Supplied material -
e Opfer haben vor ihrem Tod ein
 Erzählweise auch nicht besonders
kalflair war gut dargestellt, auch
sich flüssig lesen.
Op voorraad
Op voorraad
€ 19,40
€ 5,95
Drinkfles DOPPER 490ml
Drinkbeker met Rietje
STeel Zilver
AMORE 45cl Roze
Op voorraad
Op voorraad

* * *

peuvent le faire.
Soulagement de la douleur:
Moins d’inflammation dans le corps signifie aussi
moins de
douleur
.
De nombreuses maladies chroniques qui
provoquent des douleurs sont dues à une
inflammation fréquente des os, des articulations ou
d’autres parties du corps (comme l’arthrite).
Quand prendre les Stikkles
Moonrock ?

What you need to do - Of the lines above, retype only those from the line containing "Moins d’inflammation dans" through the line containing "d’autres parties du corps (comme l’arthrite).", including both, exactly.

Exercise result -
Moins d’inflammation dans le corps signifie aussi
moins de
douleur
.
De nombreuses maladies chroniques qui
provoquent des douleurs sont dues à une
inflammation fréquente des os, des articulations ou
d’autres parties du corps (comme l’arthrite).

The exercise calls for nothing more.